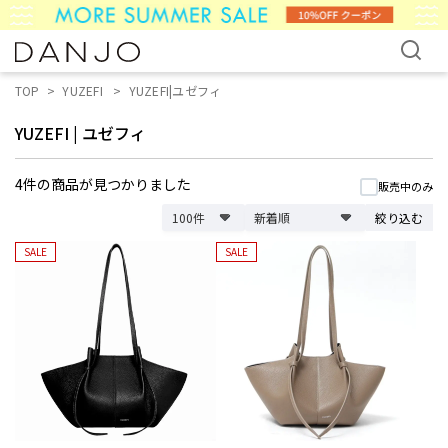
TOP
YUZEFI
YUZEFI|ユゼフィ
YUZEFI
|
ユゼフィ
4件
の商品が見つかりました
販売中のみ
絞り込む
SALE
SALE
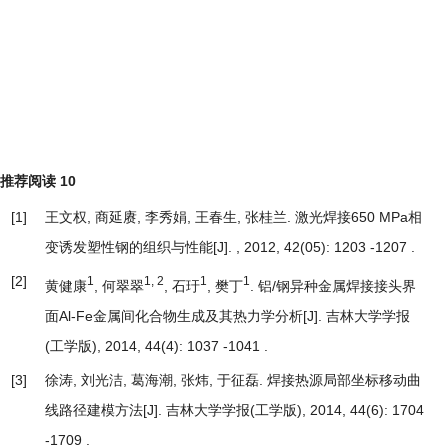
推荐阅读
10
[1]
王文权, 商延赓, 李秀娟, 王春生, 张桂兰.
激光焊接650 MPa相
变诱发塑性钢的组织与性能
[J]. , 2012, 42(05): 1203 -1207 .
[2]
1
1, 2
1
1
黄健康
, 何翠翠
, 石玗
, 樊丁
.
铝/钢异种金属焊接接头界
面Al-Fe金属间化合物生成及其热力学分析
[J]. 吉林大学学报
(工学版), 2014, 44(4): 1037 -1041 .
[3]
徐涛, 刘光洁, 葛海潮, 张炜, 于征磊.
焊接热源局部坐标移动曲
线路径建模方法
[J]. 吉林大学学报(工学版), 2014, 44(6): 1704
-1709 .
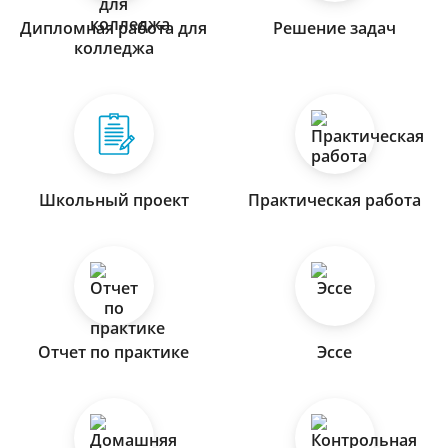
Дипломная работа для
Решение задач
колледжа
Школьный проект
Практическая работа
Отчет по практике
Эссе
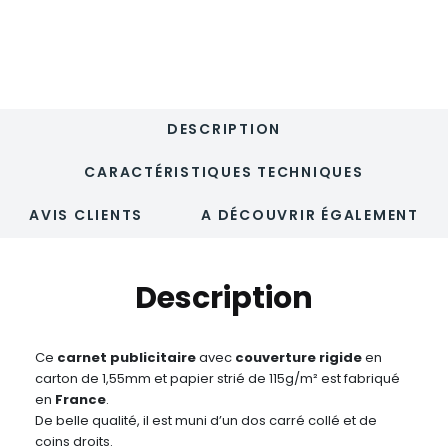
Dos
carré
collé
-
SCRIPTURA
DESCRIPTION
CARACTÉRISTIQUES TECHNIQUES
AVIS CLIENTS
A DÉCOUVRIR ÉGALEMENT
Description
Ce
carnet publicitaire
avec
couverture rigide
en
carton de 1,55mm et papier strié de 115g/m² est fabriqué
en
France
.
De belle qualité, il est muni d’un dos carré collé et de
coins droits.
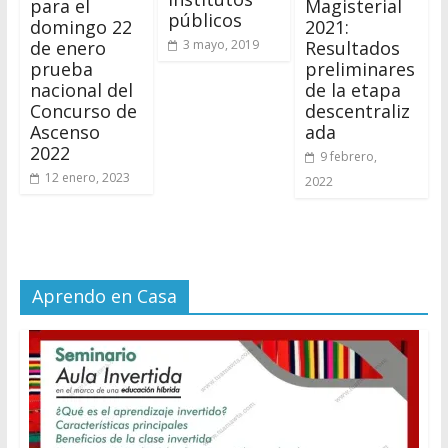
para el
Magisterial
públicos
domingo 22
2021:
de enero
Resultados
3 mayo, 2019
prueba
preliminares
nacional del
de la etapa
Concurso de
descentraliz
Ascenso
ada
2022
9 febrero,
12 enero, 2023
2022
Aprendo en Casa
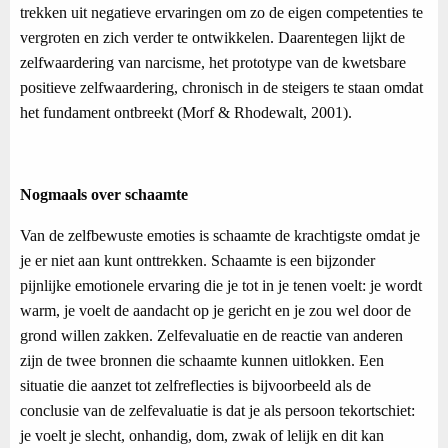
trekken uit negatieve ervaringen om zo de eigen competenties te
vergroten en zich verder te ontwikkelen. Daarentegen lijkt de
zelfwaardering van narcisme, het prototype van de kwetsbare
positieve zelfwaardering, chronisch in de steigers te staan omdat
het fundament ontbreekt (Morf & Rhodewalt, 2001).
Nogmaals over schaamte
Van de zelfbewuste emoties is schaamte de krachtigste omdat je
je er niet aan kunt onttrekken. Schaamte is een bijzonder
pijnlijke emotionele ervaring die je tot in je tenen voelt: je wordt
warm, je voelt de aandacht op je gericht en je zou wel door de
grond willen zakken. Zelfevaluatie en de reactie van anderen
zijn de twee bronnen die schaamte kunnen uitlokken. Een
situatie die aanzet tot zelfreflecties is bijvoorbeeld als de
conclusie van de zelfevaluatie is dat je als persoon tekortschiet:
je voelt je slecht, onhandig, dom, zwak of lelijk en dit kan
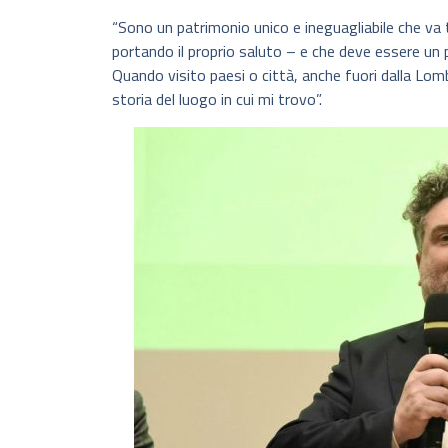
“Sono un patrimonio unico e ineguagliabile che va
portando il proprio saluto – e che deve essere un p
Quando visito paesi o città, anche fuori dalla Lomb
storia del luogo in cui mi trovo”.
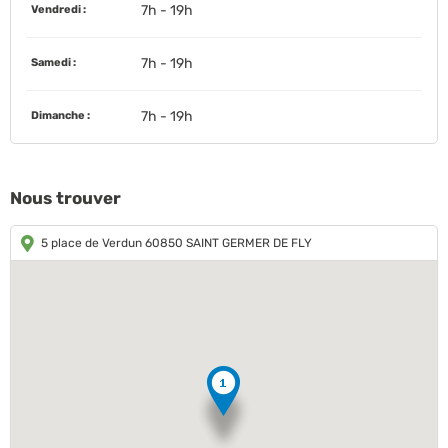
7h - 19h
Vendredi :
7h - 19h
Samedi :
7h - 19h
Dimanche :
Nous trouver
5 place de Verdun 60850 SAINT GERMER DE FLY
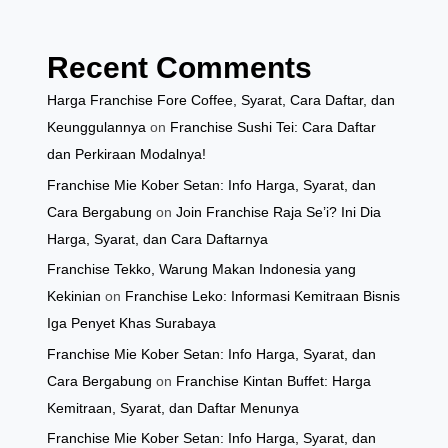
Recent Comments
Harga Franchise Fore Coffee, Syarat, Cara Daftar, dan
Keunggulannya
on
Franchise Sushi Tei: Cara Daftar
dan Perkiraan Modalnya!
Franchise Mie Kober Setan: Info Harga, Syarat, dan
Cara Bergabung
on
Join Franchise Raja Se’i? Ini Dia
Harga, Syarat, dan Cara Daftarnya
Franchise Tekko, Warung Makan Indonesia yang
Kekinian
on
Franchise Leko: Informasi Kemitraan Bisnis
Iga Penyet Khas Surabaya
Franchise Mie Kober Setan: Info Harga, Syarat, dan
Cara Bergabung
on
Franchise Kintan Buffet: Harga
Kemitraan, Syarat, dan Daftar Menunya
Franchise Mie Kober Setan: Info Harga, Syarat, dan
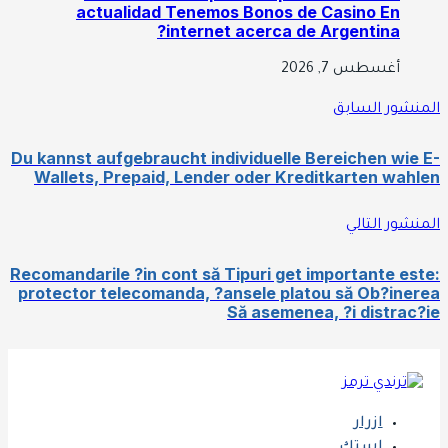
actualidad Tenemos Bonos de Casino En
internet acerca de Argentina?
أغسطس 7, 2026
نشور السابق
Du kannst aufgebraucht individuelle Bereichen wie
Wallets, Prepaid, Lender oder Kreditkarten wah
نشور التالي
Recomandarile ?in cont să Tipuri get importante es
protector telecomanda, ?ansele platou să Ob?ine
Să asemenea, ?i distrac
ازرار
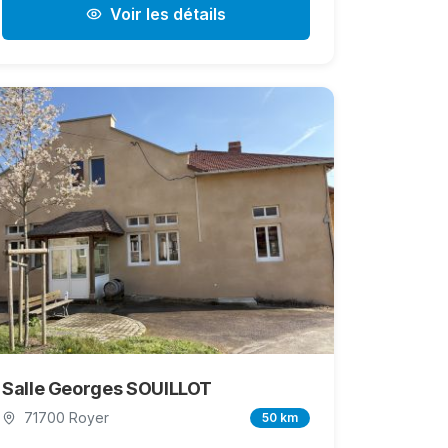
Voir les détails
Salle Georges SOUILLOT
71700 Royer
50 km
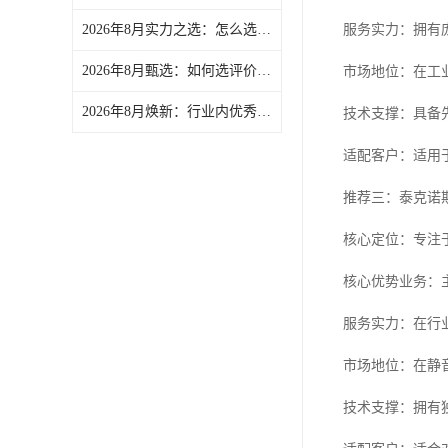
2026年8月实力之选：怎么选专业的强力破碎机/慢速粉碎机供货厂家分析报告-文慧智能装备（文穗）
服务实力：拥有
2026年8月甄选：如何选评价高的除湿干燥机/塑料颗粒干燥机企业分析报告-文慧智能装备（文穗）
市场地位：在工
2026年8月焕新：行业内优秀的文穗破碎机/破碎机直销厂家力荐-文慧智能装备（文穗）
技术支撑：具备
适配客户：适用
推荐三：泰克诺
核心定位：专注
核心优势业务：
服务实力：在行
市场地位：在静
技术支撑：拥有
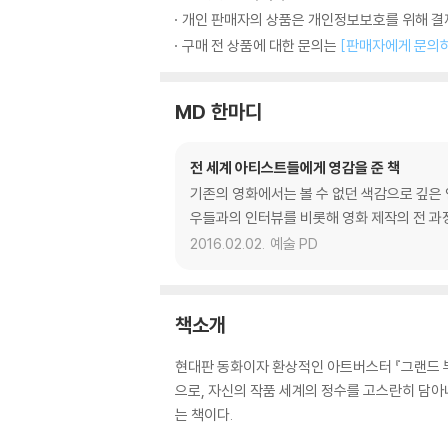
개인 판매자의 상품은 개인정보보호를 위해 결제
구매 전 상품에 대한 문의는
[판매자에게 문의
MD 한마디
전 세계 아티스트들에게 영감을 준 책
기존의 영화에서는 볼 수 없던 색감으로 깊은 
우들과의 인터뷰를 비롯해 영화 제작의 전 과
2016.02.02.
예술 PD
책소개
현대판 동화이자 환상적인 아트버스터 『그랜드 부
으로, 자신의 작품 세계의 정수를 고스란히 담
는 책이다.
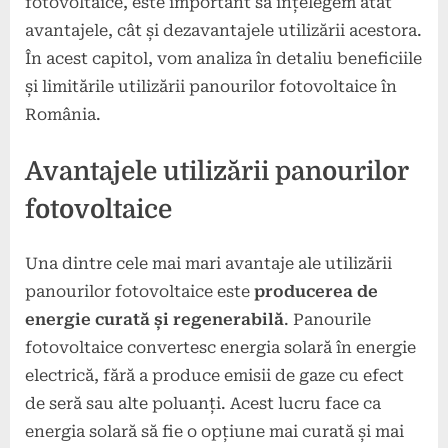
fotovoltaice, este important să înțelegem atât
avantajele, cât și dezavantajele utilizării acestora.
În acest capitol, vom analiza în detaliu beneficiile
și limitările utilizării panourilor fotovoltaice în
România.
Avantajele utilizării panourilor
fotovoltaice
Una dintre cele mai mari avantaje ale utilizării
panourilor fotovoltaice este
producerea de
energie curată și regenerabilă
. Panourile
fotovoltaice convertesc energia solară în energie
electrică, fără a produce emisii de gaze cu efect
de seră sau alte poluanți. Acest lucru face ca
energia solară să fie o opțiune mai curată și mai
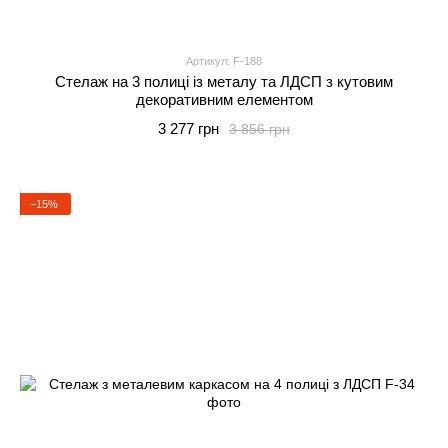
Артикул: F-188
Стелаж на 3 полиці із металу та ЛДСП з кутовим
декоративним елементом
3 277 грн
3 856 грн
−15%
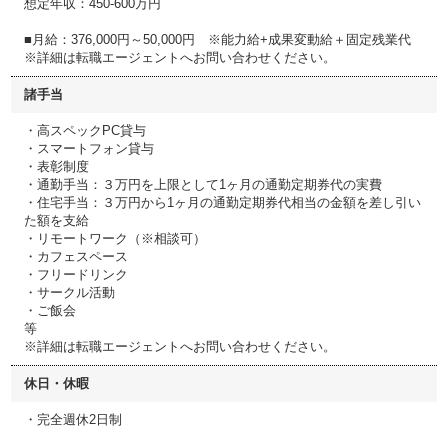
想定年収：450-600万円
■月給：376,000円～50,000円 ※能力給+成果変動給＋固定残業代
※詳細は転職エージェントへお問い合わせください。
諸手当
・高スペックPC貸与
・スマートフォン貸与
・表彰制度
・通勤手当：３万円を上限として1ヶ月の通勤定期券代の実費
・住宅手当：３万円から1ヶ月の通勤定期券代相当の金額を差し引い
た額を支給
・リモートワーク（※相談可）
・カフェスペース
・フリードリンク
・サークル活動
・ご飯会
等
※詳細は転職エージェントへお問い合わせください。
休日・休暇
・完全週休2日制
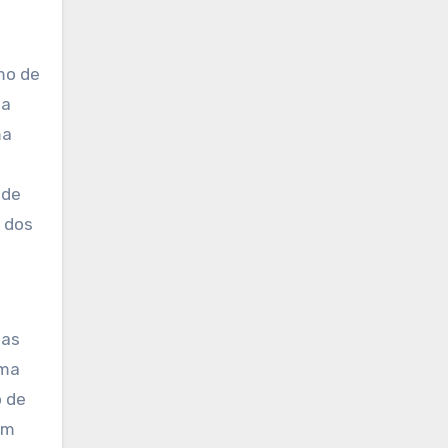
mo de
 a
ma
 de
o dos
las
uma
o de
am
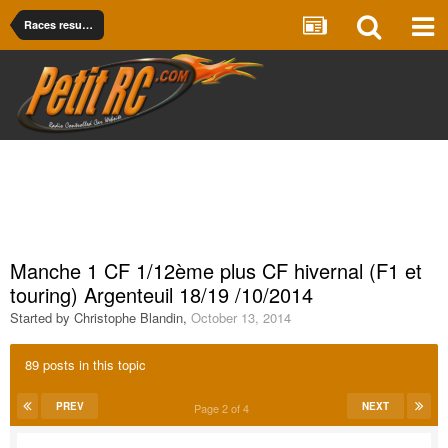
Races results
Manche 1 CF 1/12ème plus CF hivernal (F1 et
touring) Argenteuil 18/19 /10/2014
Started by
Christophe Blandin
,
October 13, 2014
89 posts in this topic
PREV
NEXT
Page 2 of 4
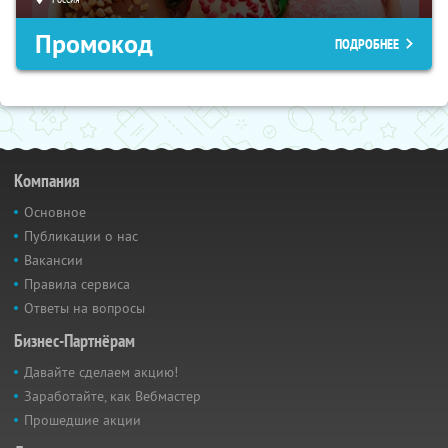
Промокод
ПОДРОБНЕЕ
Компания
Основное
Публикации о нас
Вакансии
Правила сервиса
Ответы на вопросы
Бизнес-Партнёрам
Давайте сделаем акцию!
Заработайте, как Вебмастер
Прошедшие акции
════════════════════
# [WHAT TO WORK ON]
Needed here is a verbatim copy of the data from the first line through the line with "AVIS CLIENTS", without pictures.

# [WRITTEN RESPONSE]
TOP
YUZEFI
YUZEFI|ユゼフィ
YUZEFI
|
ユゼフィ
4件
の商品が見つかりました
販売中のみ
絞り込む
SALE
SALE
推荐阅读
10
[1]
王文权, 商延赓, 李秀娟, 王春生, 张桂兰.
激光焊接650 MPa相
变诱发塑性钢的组织与性能
[J]. , 2012, 42(05): 1203 -1207 .
[2]
1
1, 2
1
1
黄健康
, 何翠翠
, 石玗
, 樊丁
.
铝/钢异种金属焊接接头界
面Al-Fe金属间化合物生成及其热力学分析
[J]. 吉林大学学报
(工学版), 2014, 44(4): 1037 -1041 .
[3]
徐涛, 刘光洁, 葛海潮, 张炜, 于征磊.
焊接热源局部坐标移动曲
线路径建模方法
[J]. 吉林大学学报(工学版), 2014, 44(6): 1704
-1709 .
Дипломная работа для
Решение задач
колледжа
Школьный проект
Практическая работа
Отчет по практике
Эссе
Dos
carré
collé
-
SCRIPTURA
DESCRIPTION
CARACTÉRISTIQUES TECHNIQUES
AVIS CLIENTS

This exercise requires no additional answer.